= Beginning of Section =

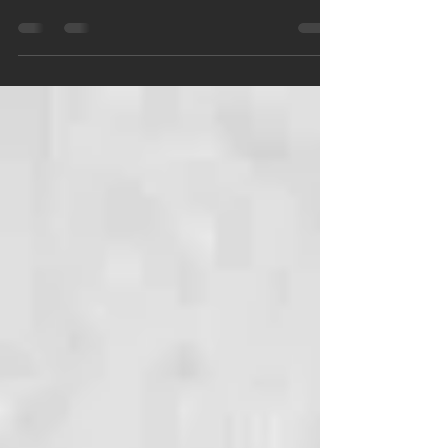
conoscere meglio se stessi, a tramandare le proprie memorie o a
prendersi cura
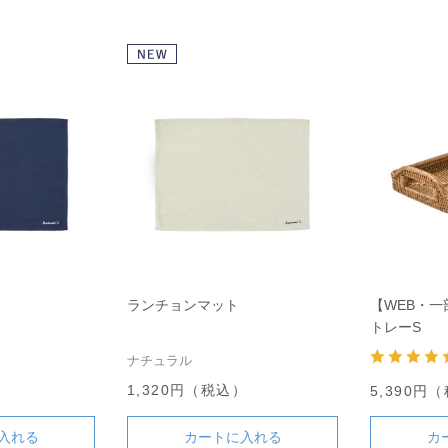
ランチョンマット
【WEB・
トレーS
ナチュラル
）
1,320円（税込）
5,390円
入れる
カートに入れる
カ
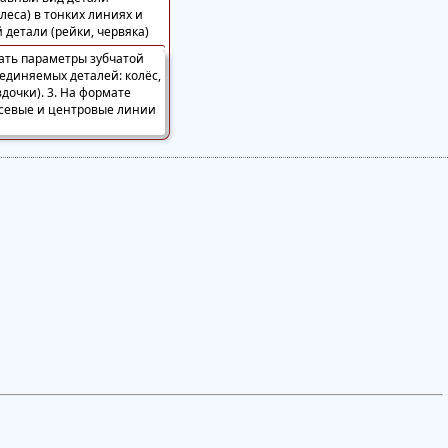
олеса) в тонких линиях и
 детали (рейки, червяка)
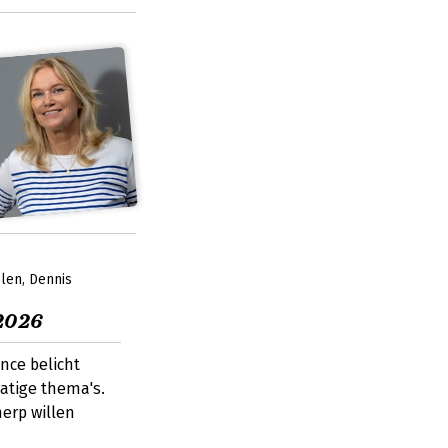
elen
Dennis
2026
nce belicht
atige thema's.
herp willen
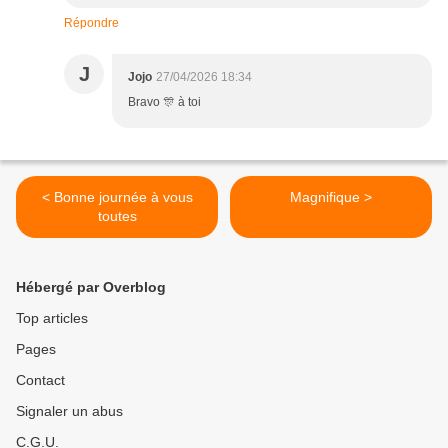
Répondre
J
Jojo
27/04/2026 18:34
Bravo 🎊 à toi
< Bonne journée à vous
Magnifique >
toutes
Hébergé par Overblog
Top articles
Pages
Contact
Signaler un abus
C.G.U.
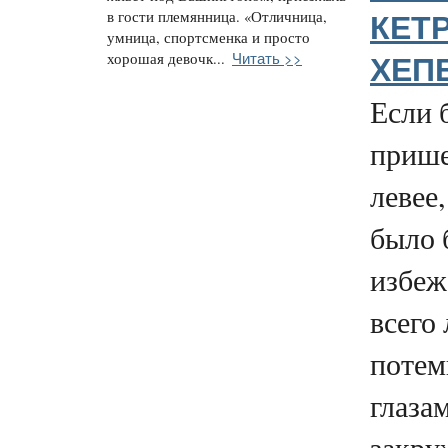
в гости племянница. «Отличница,
КЕТ
умница, спортсменка и просто
Читать >>
хорошая девочк...
ХЕП
Если 
прише
левее
было 
избежа
всего
потем
глаза
закру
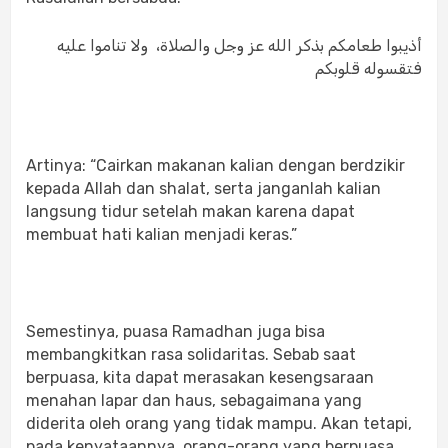
أذيبوا طعامكم بذكر الله عز وجل والصلاة،
ولا تناموا عليه
فتقسوله قلوبكم
Artinya: “Cairkan makanan kalian dengan berdzikir
kepada Allah dan shalat, serta janganlah kalian
langsung tidur setelah makan karena dapat
membuat hati kalian menjadi keras.”
Semestinya, puasa Ramadhan juga bisa
membangkitkan rasa solidaritas. Sebab saat
berpuasa, kita dapat merasakan kesengsaraan
menahan lapar dan haus, sebagaimana yang
diderita oleh orang yang tidak mampu. Akan tetapi,
pada kenyataannya, orang-orang yang berpuasa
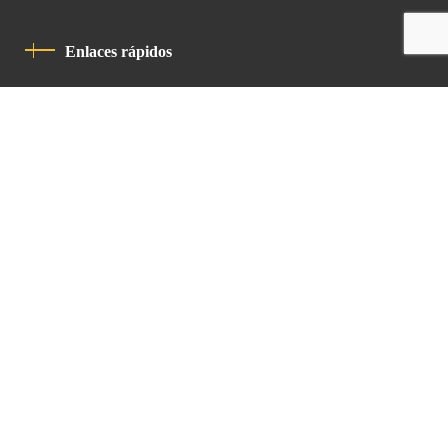
Enlaces rápidos
Política De Privacidad
Código De Conducta
Contacto
Latin Patriarchate Road
P.O.B 14152, Jerusalem 9114101
Tel
: +972 (2) 6471400
Email:
Chancellery@lpj.org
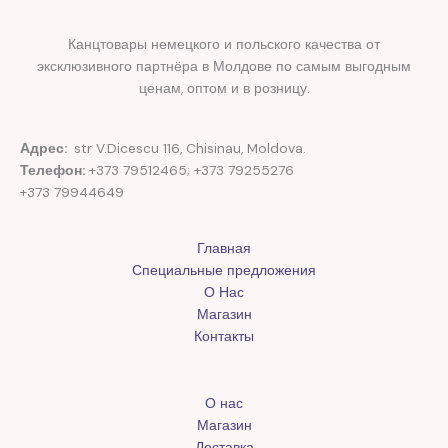
Канцтовары немецкого и польского качества от
эксклюзивного партнёра в Молдове по самым выгодным
ценам, оптом и в розницу.
Адрес:
str V.Dicescu 116, Chisinau, Moldova.
Телефон:
+373 79512465; +373 79255276
+373 79944649
Главная
Специальные предложения
О Нас
Магазин
Контакты
О нас
Магазин
Доставка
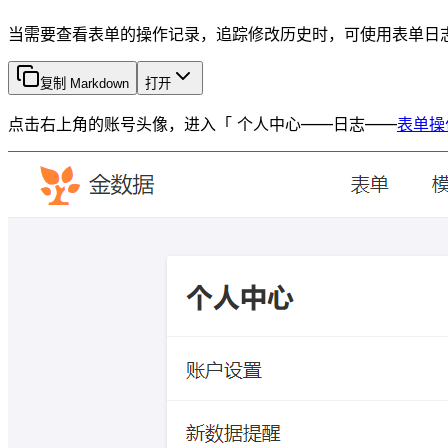
当需要查看表单的操作记录，追踪修改历史时，可使用表单日
复制 Markdown
打开
点击右上角的账号头像，进入「 个人中心——日志——
表单操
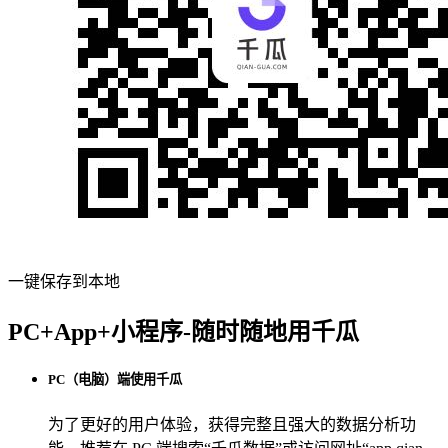
一键保存到本地
PC+App+小程序-随时随地用千瓜
PC（电脑）端使用千瓜
为了更好的用户体验，获得完整且强大的数据分析功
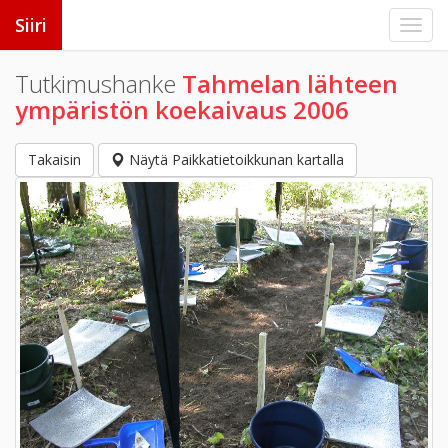
Siiri
Tutkimushanke
Tahmelan lähteen
ympäristön koekaivaus 2006
Takaisin
Näytä Paikkatietoikkunan kartalla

= End of Section =

● Task to carry out: If a record contains a picture, leave the picture out; repeat the record itself exactly.

● Solution below:
conoscere meglio se stessi, a tramandare le proprie memorie o a
prendersi cura
ランチョンマット
【WEB・
トレーS
ナチュラル
）
1,320円（税込）
5,390円
入れる
カートに入れる
カ
олеса) в тонких линиях и
 детали (рейки, червяка)
elen
Dennis
2026
nce belicht
atige thema's.
herp willen
Répondre
J
Jojo
27/04/2026 18:34
Bravo 🎊 à toi
< Bonne journée à vous
Magnifique >
toutes
Hébergé par Overblog
Top articles
Pages
Contact
Signaler un abus
C.G.U.
в гости племянница. «Отличница,
КЕТ
умница, спортсменка и просто
Читать >>
хорошая девочк...
ХЕП
Если 
прише
левее
было 
избежа
всего
потем
глаза
закру
أذيبوا طعامكم بذكر الله عز وجل والصلاة،
ولا تناموا عليه
فتقسوله قلوبكم
Artinya: “Cairkan makanan kalian dengan berdzikir
kepada Allah dan shalat, serta janganlah kalian
langsung tidur setelah makan karena dapat
membuat hati kalian menjadi keras.”
Semestinya, puasa Ramadhan juga bisa
membangkitkan rasa solidaritas. Sebab saat
berpuasa, kita dapat merasakan kesengsaraan
menahan lapar dan haus, sebagaimana yang
diderita oleh orang yang tidak mampu. Akan tetapi,
pada kenyataannya, orang-orang yang berpuasa
Enlaces rápidos
Política De Privacidad
Código De Conducta
Contacto
Latin Patriarchate Road
P.O.B 14152, Jerusalem 9114101
Tel
: +972 (2) 6471400
Email:
Chancellery@lpj.org
Канцтовары немецкого и польского качества от
эксклюзивного партнёра в Молдове по самым выгодным
ценам, оптом и в розницу.
Адрес:
str V.Dicescu 116, Chisinau, Moldova.
Телефон:
+373 79512465; +373 79255276
+373 79944649
Главная
Специальные предложения
О Нас
Магазин
Контакты
О нас
Магазин
Доставка
当需要查看表单的操作记录，追踪修改历史时，可使用表单日
复制 Markdown
打开
点击右上角的账号头像，进入「 个人中心——日志——
表单操
一键保存到本地
PC+App+小程序-随时随地用千瓜
PC（电脑）端使用千瓜
为了更好的用户体验，获得完整且强大的数据分析功
Siiri
Tutkimushanke
Tahmelan lähteen
ympäristön koekaivaus 2006
Takaisin
Näytä Paikkatietoikkunan kartalla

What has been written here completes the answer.